Been thinking about PLLs and DLLs as the basis of oscillators, particularly those for the volume / left hand axis control where resolution isn't quite as pressing. LC resonators don't make the best "clocks" (they need periodic stimulation to get to higher amplitudes) so from my limited experimentation it seems simply using the LC signal delayed to whatever phase is appropriate for LC stimulation can lead to stalling and other strange GIGO behavior. The best configuration seems to be a steady clock of some sort as stimulation, with phase lock to the LC output.
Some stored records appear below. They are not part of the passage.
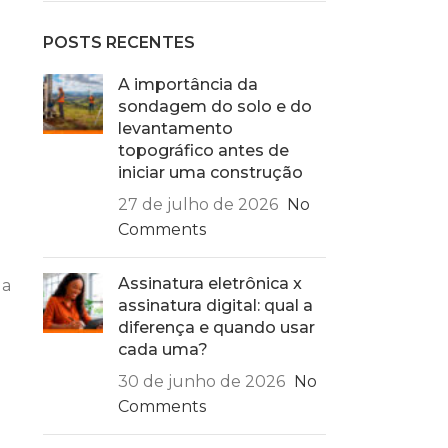
POSTS RECENTES
A importância da
sondagem do solo e do
levantamento
topográfico antes de
iniciar uma construção
27 de julho de 2026
No
Comments
Assinatura eletrônica x
la
assinatura digital: qual a
diferença e quando usar
cada uma?
30 de junho de 2026
No
Comments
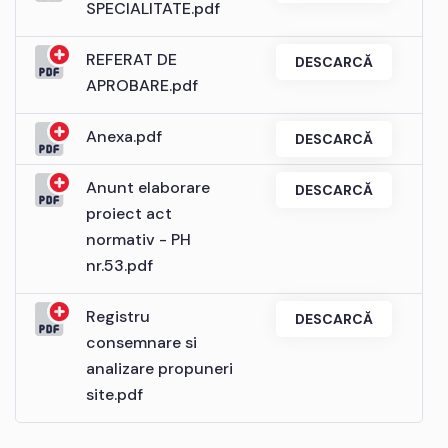
SPECIALITATE.pdf
REFERAT DE
DESCARCĂ
APROBARE.pdf
Anexa.pdf
DESCARCĂ
Anunt elaborare
DESCARCĂ
proiect act
normativ - PH
nr.53.pdf
Registru
DESCARCĂ
consemnare si
analizare propuneri
site.pdf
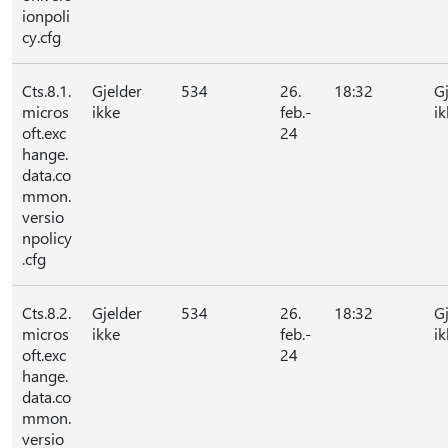
ionpoli
cy.cfg
Cts.8.1.
Gjelder
534
26.
18:32
G
micros
ikke
feb.-
ik
oft.exc
24
hange.
data.co
mmon.
versio
npolicy
.cfg
Cts.8.2.
Gjelder
534
26.
18:32
G
micros
ikke
feb.-
ik
oft.exc
24
hange.
data.co
mmon.
versio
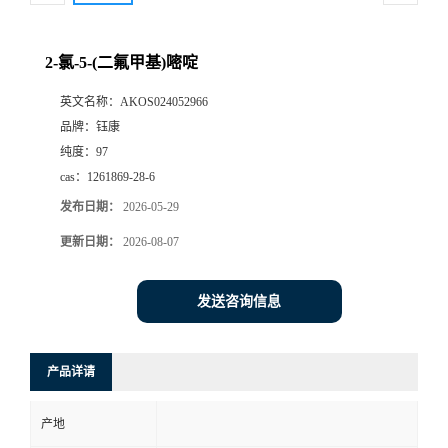
2-氯-5-(二氟甲基)嘧啶
英文名称：
AKOS024052966
品牌：
钰康
纯度：
97
cas：
1261869-28-6
发布日期：
2026-05-29
更新日期：
2026-08-07
发送咨询信息
产品详请
产地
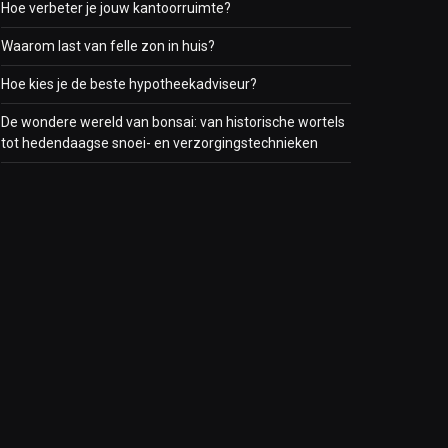
Hoe verbeter je jouw kantoorruimte?
Waarom last van felle zon in huis?
Hoe kies je de beste hypotheekadviseur?
De wondere wereld van bonsai: van historische wortels
tot hedendaagse snoei- en verzorgingstechnieken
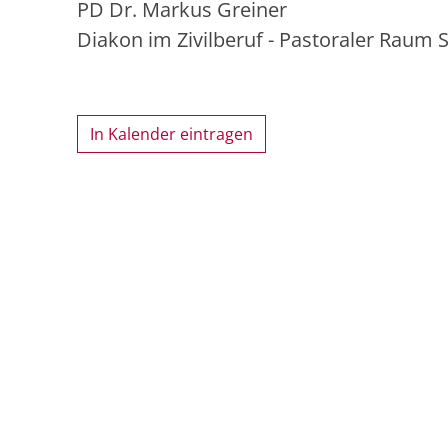
PD Dr. Markus Greiner
Diakon im Zivilberuf - Pastoraler Raum 
In Kalender eintragen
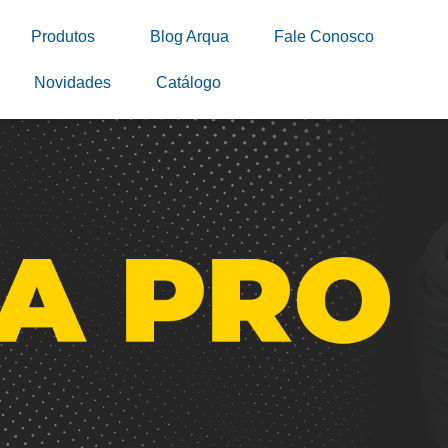
Produtos
Blog Arqua
Fale Conosco
Novidades
Catálogo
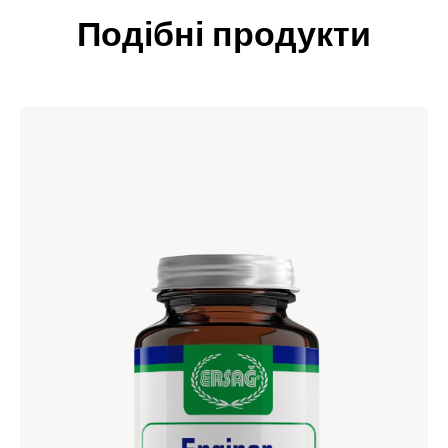
Подібні продукти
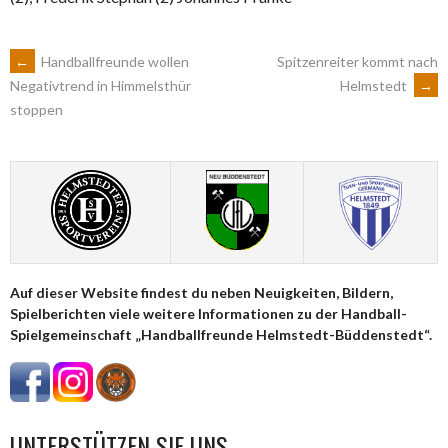
ARTIKEL-
←
Handballfreunde wollen
Spitzenreiter kommt nach
Helmstedt
→
Negativtrend in Himmelsthür
stoppen
NAVIGATION
Auf dieser Website findest du neben Neuigkeiten, Bildern,
Spielberichten viele weitere Informationen zu der Handball-
Spielgemeinschaft „Handballfreunde Helmstedt-Büddenstedt“.
UNTERSTÜTZEN SIE UNS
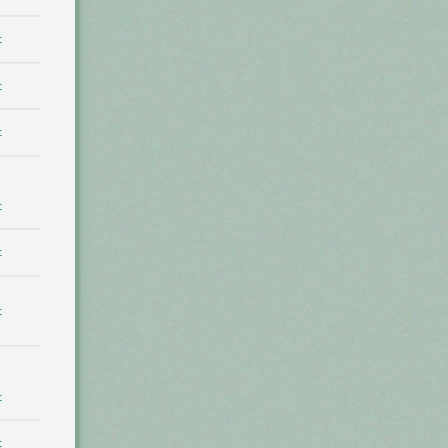
t
t
t
t
t
t
t
t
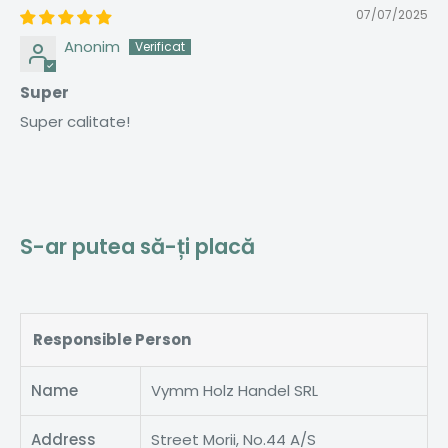
07/07/2025
Anonim
Super
Super calitate!
S-ar putea să-ți placă
Responsible Person
Name
Vymm Holz Handel SRL
Address
Street Morii, No.44 A/S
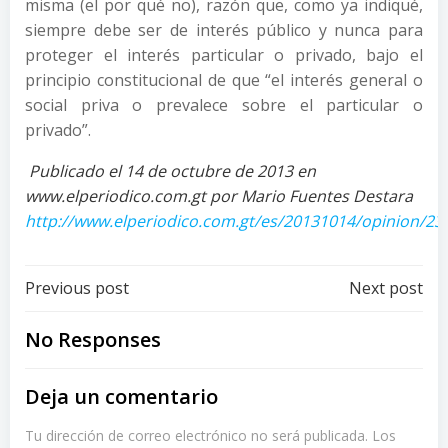
misma (el por qué no), razón que, como ya indiqué,
siempre debe ser de interés público y nunca para
proteger el interés particular o privado, bajo el
principio constitucional de que “el interés general o
social priva o prevalece sobre el particular o
privado”.
Publicado el 14 de octubre de 2013 en
www.elperiodico.com.gt por Mario Fuentes Destara
http://www.elperiodico.com.gt/es/20131014/opinion/23
Post
Post
Previous post
Next post
navigation
navigation
No Responses
Deja un comentario
Tu dirección de correo electrónico no será publicada.
Los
PLLs employ an explicit oscillator with frequency control input. This isn't ideal because we really want the period, which is the inverse of frequency and to a first order proportional to capacitance. A DLL with cyclic or repeating output may be best here. Two axes for the left hand might be implemented with two Ls connected to two antennas with the output connected to two phase detectors, with the combined output controlling a single repeating delay-based stimulus. The phase error must be integrated to set the delay, and this provides a natural LPF output for the operating point, which could easily be LPF'ed more for use in synthesis.
=============
Also thinking about LC Q some. If Q is degraded then the resonant peak is broader and squatter, which makes resonance less selective and may let environment interference and the radiation of other axes in. In-phase stimulation & sense gives the best Q because the drive resistor can be made quite small (tens of K) but unfortunately the sense reverses phase just a bit below resonance. Above resonance it's fine though. Arrangements that rely on RC delay (Vackar?) kind of scare me because they don't naturally go right to the natural resonance point and so may require component value adjustments to get them right for a given antenna.